In a (possibly infinite) countable setting, it seems to me one gain (?) is that approximating expectations by Monte Carlo no longer requires iid simulations in the sense that once visited,  atoms need not be visited again. Self-avoiding random walks and their generalisations thus appear as a natural substitute for MC(MC) methods in this setting, provided finding unexplored atoms proves manageable. For instance, a stopping rule is always available, namely that the cumulated weight of the visited fraction of the space is close enough to one. The above picture shows a toy example on a 500 x 500 grid with 0.1% of the mass remaining at the almost invisible white dots. (In my experiment, neighbours for the random exploration were chosen at random over the grid, as I assumed no global information was available about the repartition over the grid either of mass function or of the function whose expectation was seeked.)

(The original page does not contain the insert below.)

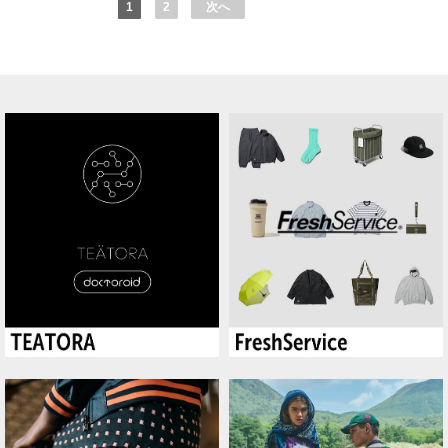
1
2
次へ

[more than] everything you always wanted to know about marginal likelihood

Posted in Books, Statistics, University life with tags , , , , , , , , , , , , , , , , , , , , , on February 10, 2022 by xi'an

Earlier this year, F. Llorente, L. Martino, D. Delgado, and J. Lopez-Santiago have arXived an updated version of their massive survey on marginal likelihood computation. Which I can only warmly recommend to anyone interested in the matter! Or looking for a base camp to initiate a graduate project. They break the methods into four families

  1. Deterministic approximations (e.g., Laplace approximations)
  2. Methods based on density estimation (e.g., Chib’s method, aka the candidate’s formula)
  3. Importance sampling, including sequential Monte Carlo, with a subsection connecting with MCMC
  4. Vertical representations (mostly, nested sampling)

Besides sheer computation, the survey also broaches upon issues like improper priors and alternatives to Bayes factors. The parts I would have done in more details are reversible jump MCMC and the long-lasting impact of Geyer’s reverse logistic regression (with the noise contrasting extension), even though the link with bridge sampling is briefly mentioned there. There is even a table reporting on the coverage of earlier surveys. Of course, the following postnote of the manuscript

The Christian Robert’s blog deserves a special mention , since Professor C. Robert has devoted several entries of his blog with very interesting comments regarding the marginal likelihood estimation and related topics.

does not in the least make me less objective! Some of the final recommendations

  • use of Naive Monte Carlo [simulate from the prior] should be always considered [assuming a proper prior!]
  • a multiple-try method is a good choice within the MCMC schemes
  • optimal umbrella sampling estimator is difficult and costly to implement , so its best performance may not be achieved in practice
  • adaptive importance sampling uses the posterior samples to build a suitable normalized proposal, so it benefits from localizing samples in regions of high posterior probability while preserving the properties of standard importance sampling
  • Chib’s method is a good alternative, that provide very good performances [but is not always available]
  • the success [of nested sampling] in the literature is surprising.